If you do ask a professional statistician, and they present you with a lot of mathematics, you should still ask these questions about precisely what assumptions were made, and ask for an estimate of the range of uncertainty in the value of Prob(guilty | evidence) which they produce.

**Postscript: real cases**

Another paper by Philip Dawid, *Statistics and the Law*, is interesting because it discusses some recent real cases: for example the wrongful conviction of Sally Clark because of the wrong calculation of the statistics for Sudden Infant Death Syndrome.

On Monday 21 March, 2016, Dr Waney Squier was struck off the medical register by the General Medical Council because they claimed that she misrepresented the evidence in cases of Shaken Baby Syndrome (SBS).

This verdict was questioned by many lawyers, including Michael Mansfield QC and Clive Stafford Smith, in a letter. “*General Medical Council behaving like a modern inquisition*”

The latter has already written “*This shaken baby syndrome case is a dark day for science – and for justice*“..
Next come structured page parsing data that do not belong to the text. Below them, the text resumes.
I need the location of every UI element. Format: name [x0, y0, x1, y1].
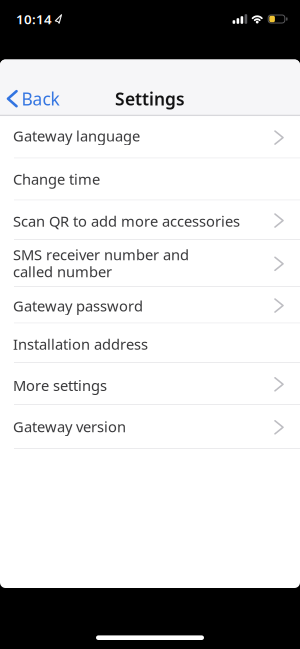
button[interactable]: More settings	[0, 363, 300, 405]
button[interactable]: SMS receiver number and	[0, 240, 300, 287]
staticText: 10:14	[16, 10, 52, 28]
staticText: Settings	[115, 87, 185, 110]
button[interactable]: Gateway password	[0, 287, 300, 324]
staticText: Gateway password	[13, 296, 143, 316]
staticText: Gateway language	[13, 126, 140, 146]
button[interactable]: Scan QR to add more accessories	[0, 200, 300, 240]
staticText: SMS receiver number and	[13, 245, 189, 264]
staticText: Scan QR to add more accessories	[13, 211, 240, 231]
staticText: Installation address	[13, 334, 148, 354]
staticText: Gateway version	[13, 417, 126, 436]
button[interactable]: Gateway version	[0, 405, 300, 449]
button[interactable]: Gateway language	[0, 116, 300, 158]
staticText: More settings	[13, 376, 107, 395]
button[interactable]: Change time	[0, 158, 300, 200]
staticText: called number	[13, 262, 112, 281]
staticText: Change time	[13, 169, 100, 189]
button[interactable]: Installation address	[0, 324, 300, 363]
button[interactable]: Back	[0, 87, 60, 110]
staticText: Back	[22, 87, 60, 110]
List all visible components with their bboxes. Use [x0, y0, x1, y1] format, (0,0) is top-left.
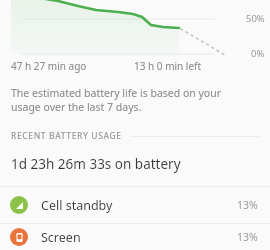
- staticText: RECENT BATTERY USAGE: [11, 130, 122, 142]
- staticText: The estimated battery life is based on y…: [11, 86, 252, 114]
- staticText: 13 h 0 min left: [134, 59, 202, 73]
- button[interactable]: Cell standby: [0, 187, 270, 223]
- staticText: 0%: [251, 47, 265, 58]
- button[interactable]: Screen: [0, 224, 270, 250]
- staticText: 13%: [237, 198, 258, 212]
- staticText: 50%: [246, 12, 265, 25]
- staticText: 13%: [237, 230, 258, 244]
- staticText: 1d 23h 26m 33s on battery: [11, 155, 181, 173]
- staticText: 47 h 27 min ago: [11, 59, 87, 73]
- staticText: Screen: [41, 229, 237, 246]
- staticText: Cell standby: [41, 197, 237, 214]
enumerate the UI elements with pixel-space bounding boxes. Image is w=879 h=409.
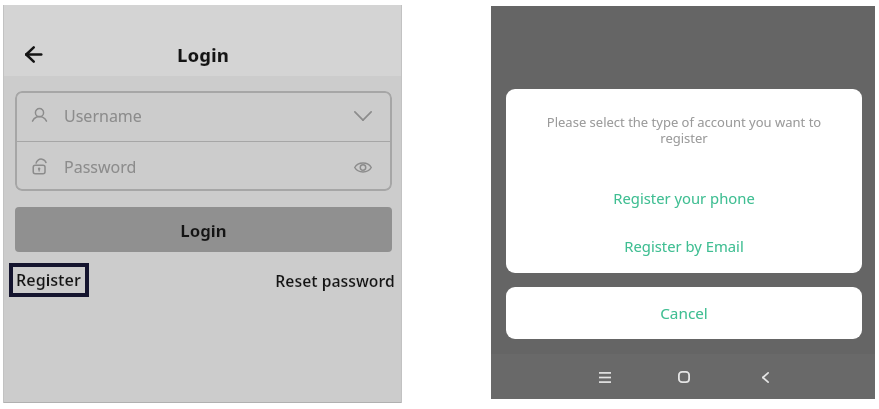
button[interactable]: Register by Email [506, 224, 862, 268]
staticText: Password [64, 156, 137, 178]
staticText: Register your phone [613, 188, 755, 208]
button[interactable]: Back [745, 357, 785, 397]
button[interactable]: Register [9, 263, 89, 297]
button[interactable]: Register your phone [506, 176, 862, 220]
button[interactable]: Reset password [273, 267, 397, 294]
button[interactable]: Login [15, 207, 392, 252]
button[interactable]: Cancel [506, 287, 862, 339]
staticText: Username [64, 105, 142, 127]
staticText: Register by Email [624, 236, 744, 256]
button[interactable]: Back [15, 36, 51, 72]
staticText: Login [177, 42, 229, 67]
button[interactable]: Recent apps [585, 357, 625, 397]
button[interactable]: Password [15, 142, 392, 191]
button[interactable]: Home [664, 357, 704, 397]
staticText: Cancel [660, 303, 708, 324]
staticText: Login [180, 219, 227, 242]
staticText: Reset password [275, 270, 395, 291]
staticText: Register [16, 269, 81, 291]
button[interactable]: Show password [350, 154, 376, 180]
button[interactable]: Show saved usernames [350, 103, 376, 129]
staticText: Please select the type of account you wa… [534, 113, 834, 146]
button[interactable]: Username [15, 91, 392, 141]
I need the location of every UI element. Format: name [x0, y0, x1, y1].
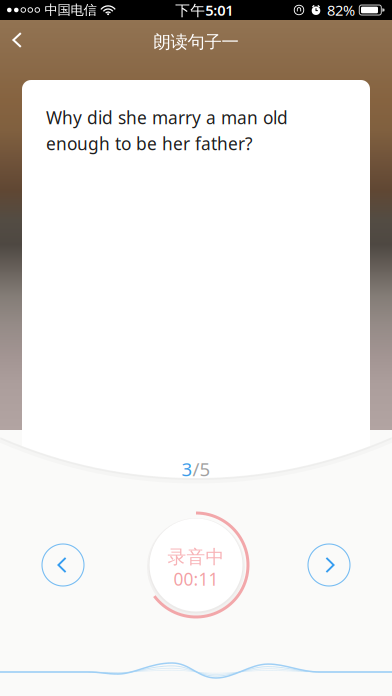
staticText: Why did she marry a man old enough to be…	[46, 106, 288, 155]
staticText: 录音中	[168, 546, 224, 568]
staticText: 朗读句子一	[154, 31, 238, 53]
staticText: 82%	[327, 0, 355, 20]
staticText: 3	[182, 457, 192, 481]
staticText: 下午5:01	[175, 0, 233, 20]
staticText: /5	[192, 457, 210, 481]
staticText: 中国电信	[45, 2, 97, 18]
staticText: 00:11	[174, 568, 218, 590]
button[interactable]: Previous sentence	[40, 542, 86, 588]
button[interactable]: Recording, 00:11	[141, 510, 251, 620]
button[interactable]: Back	[0, 23, 36, 61]
button[interactable]: Next sentence	[306, 542, 352, 588]
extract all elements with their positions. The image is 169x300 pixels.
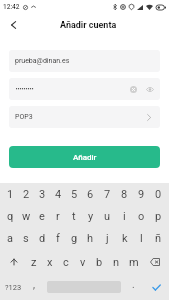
staticText: a xyxy=(7,232,13,245)
button[interactable]: Clear text xyxy=(127,83,140,96)
button[interactable]: Back xyxy=(5,16,22,33)
button[interactable]: r xyxy=(50,205,66,227)
button[interactable]: , xyxy=(21,274,47,300)
staticText: 4 xyxy=(55,188,62,201)
staticText: p xyxy=(155,210,162,223)
button[interactable]: Shift xyxy=(2,250,26,274)
button[interactable]: s xyxy=(18,227,34,250)
staticText: 3 xyxy=(39,188,46,201)
staticText: q xyxy=(7,210,14,223)
staticText: s xyxy=(23,232,29,245)
button[interactable]: prueba@dinan.es xyxy=(9,50,160,72)
staticText: u xyxy=(104,210,111,223)
button[interactable]: p xyxy=(150,205,167,227)
staticText: f xyxy=(56,232,60,245)
staticText: g xyxy=(71,232,78,245)
button[interactable]: u xyxy=(99,205,116,227)
button[interactable]: Enter xyxy=(145,274,167,300)
button[interactable]: y xyxy=(82,205,99,227)
button[interactable]: w xyxy=(18,205,34,227)
button[interactable]: ñ xyxy=(150,227,167,250)
button[interactable]: 6 xyxy=(82,183,99,205)
button[interactable]: l xyxy=(133,227,150,250)
button[interactable]: a xyxy=(2,227,18,250)
button[interactable]: d xyxy=(34,227,50,250)
staticText: t xyxy=(72,210,76,223)
button[interactable]: 0 xyxy=(150,183,167,205)
staticText: l xyxy=(140,232,143,245)
staticText: m xyxy=(129,256,139,269)
staticText: r xyxy=(56,210,60,223)
staticText: 6 xyxy=(87,188,94,201)
staticText: v xyxy=(80,256,86,269)
staticText: h xyxy=(87,232,94,245)
staticText: c xyxy=(63,256,69,269)
staticText: ñ xyxy=(155,232,162,245)
button[interactable]: f xyxy=(50,227,66,250)
staticText: prueba@dinan.es xyxy=(15,57,70,65)
button[interactable]: POP3 xyxy=(9,106,160,128)
button[interactable]: g xyxy=(66,227,82,250)
button[interactable]: t xyxy=(66,205,82,227)
button[interactable]: 1 xyxy=(2,183,18,205)
staticText: n xyxy=(113,256,120,269)
staticText: x xyxy=(47,256,53,269)
button[interactable]: 2 xyxy=(18,183,34,205)
button[interactable]: j xyxy=(99,227,116,250)
button[interactable]: q xyxy=(2,205,18,227)
button[interactable]: o xyxy=(133,205,150,227)
staticText: b xyxy=(96,256,103,269)
staticText: 5 xyxy=(71,188,78,201)
staticText: Añadir xyxy=(73,153,97,162)
button[interactable]: . xyxy=(121,274,145,300)
staticText: ?123 xyxy=(5,283,22,292)
staticText: o xyxy=(138,210,145,223)
button[interactable]: Backspace xyxy=(142,250,167,274)
button[interactable]: i xyxy=(116,205,133,227)
staticText: 8 xyxy=(121,188,128,201)
staticText: . xyxy=(132,279,135,291)
staticText: , xyxy=(33,279,35,291)
button[interactable]: 5 xyxy=(66,183,82,205)
button[interactable]: 7 xyxy=(99,183,116,205)
button[interactable]: v xyxy=(74,250,91,274)
staticText: z xyxy=(31,256,37,269)
button[interactable]: e xyxy=(34,205,50,227)
button[interactable]: b xyxy=(91,250,108,274)
staticText: e xyxy=(39,210,45,223)
button[interactable]: Show password xyxy=(143,83,156,96)
staticText: y xyxy=(88,210,94,223)
button[interactable]: 9 xyxy=(133,183,150,205)
button[interactable]: h xyxy=(82,227,99,250)
staticText: 12:42 xyxy=(3,3,20,11)
button[interactable]: n xyxy=(108,250,125,274)
staticText: 0 xyxy=(155,188,162,201)
button[interactable]: c xyxy=(58,250,74,274)
button[interactable]: z xyxy=(26,250,42,274)
staticText: 1 xyxy=(7,188,14,201)
staticText: i xyxy=(123,210,126,223)
staticText: d xyxy=(39,232,46,245)
button[interactable]: Añadir xyxy=(9,146,160,168)
staticText: POP3 xyxy=(15,113,33,121)
button[interactable]: 8 xyxy=(116,183,133,205)
button[interactable]: x xyxy=(42,250,58,274)
staticText: j xyxy=(106,232,109,245)
staticText: 2 xyxy=(23,188,30,201)
staticText: Añadir cuenta xyxy=(60,20,117,31)
staticText: 9 xyxy=(138,188,145,201)
button[interactable]: 4 xyxy=(50,183,66,205)
button[interactable]: k xyxy=(116,227,133,250)
button[interactable]: 3 xyxy=(34,183,50,205)
staticText: w xyxy=(22,210,31,223)
button[interactable]: m xyxy=(125,250,142,274)
button[interactable]: Clear text xyxy=(9,78,160,100)
staticText: 7 xyxy=(104,188,111,201)
staticText: k xyxy=(122,232,128,245)
button[interactable]: ?123 xyxy=(2,274,21,300)
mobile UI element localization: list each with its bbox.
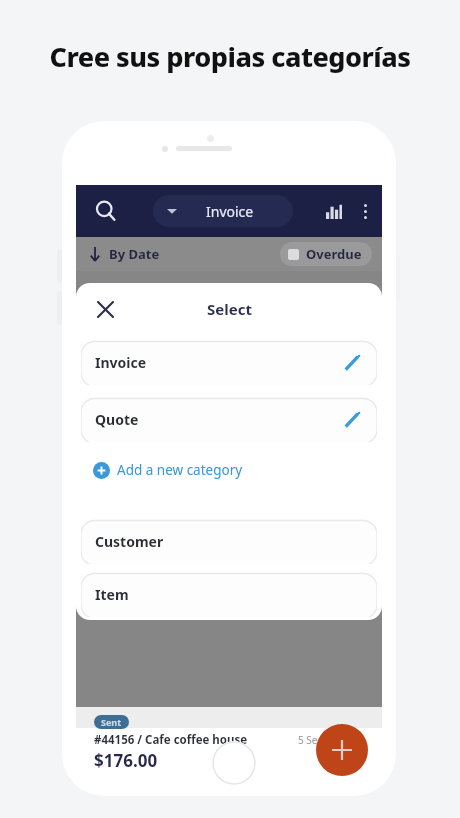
staticText: Overdue	[306, 245, 362, 263]
staticText: Add a new category	[117, 461, 243, 479]
staticText: #44156 / Cafe coffee house	[94, 732, 248, 748]
staticText: By Date	[109, 245, 160, 263]
button[interactable]: Home	[212, 741, 256, 785]
button[interactable]: Add	[316, 724, 368, 776]
staticText: Cree sus propias categorías	[0, 38, 460, 75]
button[interactable]: By Date	[88, 245, 160, 263]
button[interactable]: Overdue	[280, 242, 372, 266]
staticText: Sent	[101, 716, 122, 728]
button[interactable]: Invoice	[81, 340, 377, 385]
staticText: Quote	[95, 410, 139, 429]
staticText: $176.00	[94, 749, 158, 772]
button[interactable]: Edit Quote	[339, 407, 365, 433]
button[interactable]: Close	[86, 283, 124, 335]
button[interactable]: Search	[84, 185, 128, 237]
button[interactable]: Edit Invoice	[339, 350, 365, 376]
staticText: Invoice	[95, 353, 147, 372]
button[interactable]: Customer	[81, 519, 377, 564]
staticText: Item	[95, 585, 129, 604]
button[interactable]: Reports	[318, 185, 350, 237]
staticText: Invoice	[206, 202, 254, 221]
button[interactable]: More options	[350, 185, 380, 237]
staticText: 5 Se	[298, 733, 318, 747]
staticText: Customer	[95, 532, 164, 551]
button[interactable]: Add a new category	[88, 455, 248, 485]
button[interactable]: Item	[81, 572, 377, 617]
button[interactable]: Invoice	[153, 195, 293, 227]
staticText: Select	[207, 299, 252, 319]
button[interactable]: Quote	[81, 397, 377, 442]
The evidence for SBS is based on the existence of a triad of signs (retinal bleeding, subdural bleeding and encephalopathy). It seems likely that these signs will be present if a baby has been shake, i.e Prob(triad | shaken) is high. But this is irrelevant to the question of guilt. For that we need Prob(shaken | triad). As far as I know, the data to calculate what matters are just not available.

It seem that the GMC may have fallen for the prosecutor’s fallacy. Or perhaps the establishment won’t tolerate arguments. One is reminded, once again, of the definition of clinical experience: "Making the same mistakes with increasing confidence over an impressive number of years." (from *A Sceptic’s Medical Dictionary* by Michael O’Donnell. *A Sceptic’s Medical Dictionary* BMJ publishing, 1997).
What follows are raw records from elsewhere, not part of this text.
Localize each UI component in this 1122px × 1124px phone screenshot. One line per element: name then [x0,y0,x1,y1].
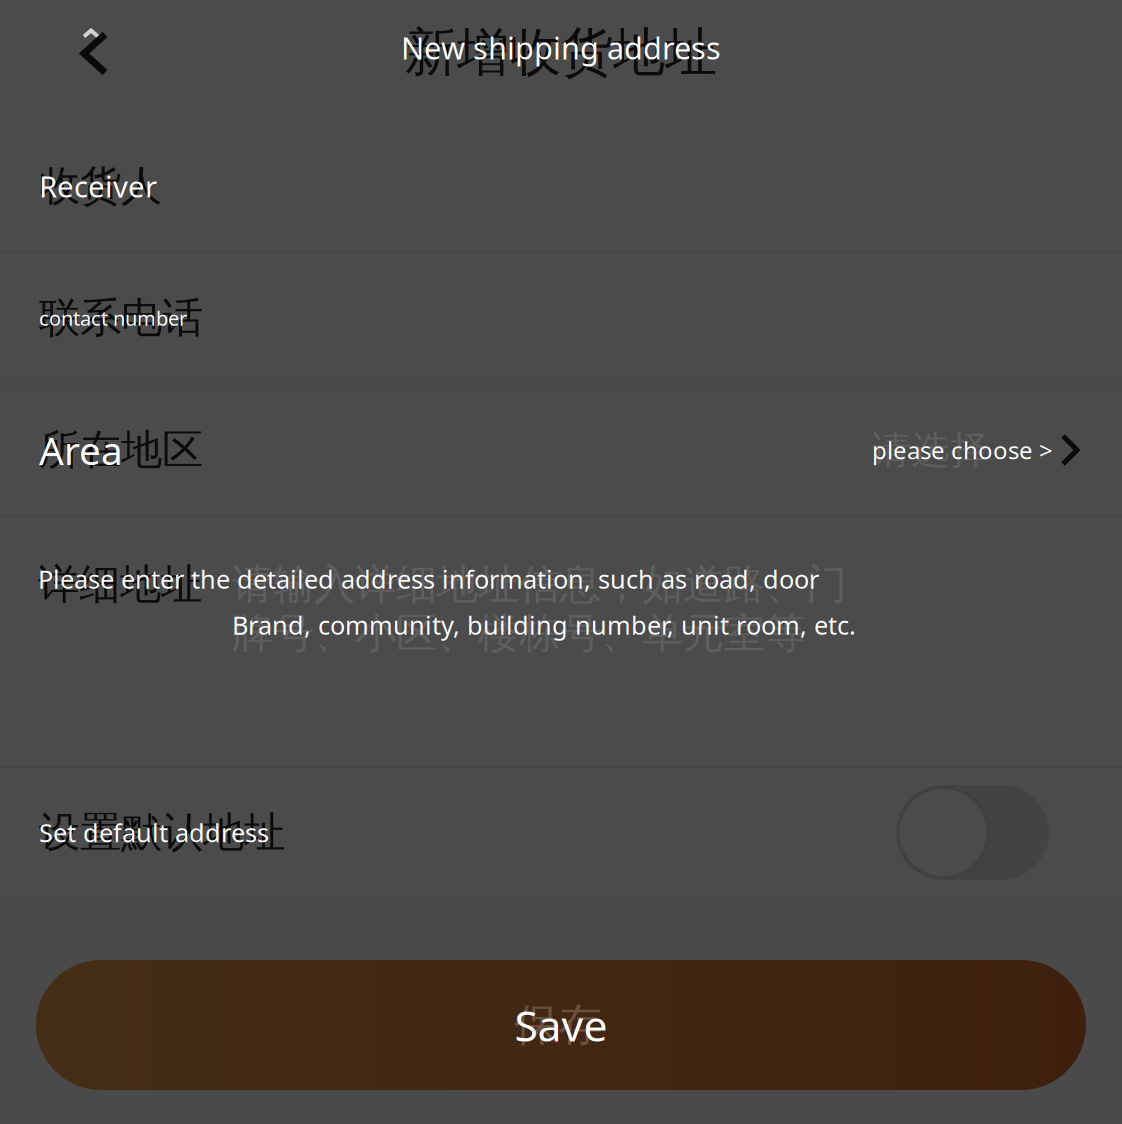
button[interactable]: 所在地区 [0,385,1122,515]
staticText: 所在地区 [39,425,203,475]
staticText: Brand, community, building number, unit … [232,608,856,642]
staticText: 新增收货地址 [405,21,717,84]
staticText: 牌号、小区、楼栋号、单元室等 [232,608,806,659]
staticText: Area [39,424,123,476]
staticText: Save [514,997,608,1053]
staticText: 联系电话 [39,293,203,343]
button[interactable]: 保存 [36,960,1086,1090]
button[interactable]: 收货人 [0,121,1122,251]
staticText: 收货人 [39,161,162,211]
staticText: Receiver [39,166,157,206]
staticText: 设置默认地址 [39,807,285,858]
staticText: 请选择 [872,426,989,474]
button[interactable]: Set default address, off [896,785,1049,880]
staticText: 请输入详细地址信息，如道路、门 [232,559,847,610]
button[interactable]: 联系电话 [0,253,1122,383]
staticText: please choose > [872,434,1053,466]
button[interactable]: Back [0,8,130,112]
staticText: New shipping address [401,27,721,68]
staticText: Please enter the detailed address inform… [38,562,819,596]
staticText: Set default address [39,816,269,849]
staticText: contact number [39,305,187,331]
staticText: 详细地址 [38,559,202,610]
staticText: 保存 [514,998,602,1052]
**Appendix (for nerds). Two forms of Bayes’ theorem**

The form of Bayes’ theorem given at the start is expressed in terms of odds ratios. The same rule can be written in terms of probabilities. (This was the form used in the appendix of my paper.) For those interested in the details, it may help to define explicitly these two forms.
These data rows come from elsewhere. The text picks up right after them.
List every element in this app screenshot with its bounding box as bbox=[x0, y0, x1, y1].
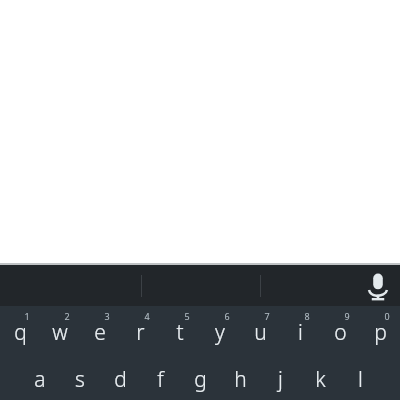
staticText: j bbox=[278, 365, 283, 394]
staticText: h bbox=[234, 365, 247, 394]
staticText: l bbox=[358, 365, 363, 394]
button[interactable]: 7 bbox=[240, 306, 280, 358]
staticText: k bbox=[315, 365, 326, 394]
staticText: o bbox=[334, 318, 347, 347]
button[interactable]: s bbox=[60, 358, 100, 400]
button[interactable]: f bbox=[140, 358, 180, 400]
button[interactable]: g bbox=[180, 358, 220, 400]
staticText: 4 bbox=[144, 310, 150, 322]
staticText: y bbox=[215, 318, 225, 347]
button[interactable]: l bbox=[340, 358, 380, 400]
staticText: r bbox=[136, 318, 145, 347]
staticText: 2 bbox=[64, 310, 70, 322]
staticText: s bbox=[75, 365, 85, 394]
button[interactable]: 8 bbox=[280, 306, 320, 358]
button[interactable]: a bbox=[20, 358, 60, 400]
staticText: e bbox=[94, 318, 106, 347]
button[interactable]: 9 bbox=[320, 306, 360, 358]
staticText: 5 bbox=[184, 310, 190, 322]
staticText: 0 bbox=[384, 310, 390, 322]
staticText: 1 bbox=[24, 310, 30, 322]
button[interactable]: 6 bbox=[200, 306, 240, 358]
staticText: i bbox=[298, 318, 303, 347]
staticText: w bbox=[52, 318, 68, 347]
button[interactable]: 0 bbox=[360, 306, 400, 358]
button[interactable]: d bbox=[100, 358, 140, 400]
button[interactable]: k bbox=[300, 358, 340, 400]
button[interactable]: 2 bbox=[40, 306, 80, 358]
staticText: d bbox=[114, 365, 127, 394]
staticText: g bbox=[194, 365, 207, 394]
staticText: 9 bbox=[344, 310, 350, 322]
staticText: 3 bbox=[104, 310, 110, 322]
staticText: 6 bbox=[224, 310, 230, 322]
staticText: 8 bbox=[304, 310, 310, 322]
button[interactable]: 4 bbox=[120, 306, 160, 358]
staticText: t bbox=[176, 318, 184, 347]
button[interactable]: j bbox=[260, 358, 300, 400]
staticText: q bbox=[14, 318, 27, 347]
staticText: p bbox=[374, 318, 387, 347]
staticText: a bbox=[34, 365, 46, 394]
button[interactable]: 1 bbox=[0, 306, 40, 358]
staticText: f bbox=[157, 365, 164, 394]
button[interactable]: 3 bbox=[80, 306, 120, 358]
button[interactable]: h bbox=[220, 358, 260, 400]
staticText: 7 bbox=[264, 310, 270, 322]
button[interactable]: 5 bbox=[160, 306, 200, 358]
staticText: u bbox=[254, 318, 267, 347]
button[interactable]: Voice input bbox=[357, 265, 399, 306]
In terms of probabilities, the probability of guilt in the light of the evidence (what we want) is

\[ \text{Prob(guilty } | \text{ evidence}) = \text{Prob(evidence } | \text{ guilty}) \frac{\text{Prob(guilty })}{\text{Prob(evidence })} \]

In terms of odds ratios, the odds ratio on guilt, given the evidence (which is what we want) is

\[ \frac{ \text{Prob(guilty } | \text{ evidence})} {\text{Prob(not guilty } | \text{ evidence}} =

\left ( \frac{ \text{Prob(guilty)}} {\text {Prob((not guilty)}} \right )

\left ( \frac{ \text{Prob(evidence } | \text{ guilty})} {\text{Prob(evidence } | \text{ not guilty}} \right ) \]

or, in words,

\[ \text{posterior odds of guilt } =\text{prior odds of guilt} \times \text{likelihood ratio} \]

This is the precise form of the equation that was given in words at the beginning.

A derivation of the equivalence of these two forms is sketched in a document which you can download.

### Follow-up

**23 March 2016**

It’s worth pointing out the following connection between the legal argument (above) and tests of significance.

(1) The likelihood ratio works only when there is a 50:50 chance that the suspect is guilty before any evidence is presented (so the prior probability of guilt is 0.5, or, equivalently, the prior odds ratio is 1).

(2) The false positive rate in signiifcance testing is close to the *P* value only when the prior probability of a real effect is 0.5, as shown in section 6 of the *P* value paper.

However there is another twist in the significance testing argument. The statement above is right if we take as a positive result any *P* < 0.05. If we want to interpret a value of *P* = 0.047 in a single test, then, as explained in section 10 of the *P* value paper, we should restrict attention to only those tests that give P close to 0.047. When that is done the false positive rate is 26% even when the prior is 0.5 (and much bigger than 30% if the prior is smaller –see extra Figure), That justifies the assertion that if you claim to have discovered something because you have observed *P* = 0.047 in a single test then there is a chance of at least 30% that you’ll be wrong. Is there, I wonder, any legal equivalent of this argument?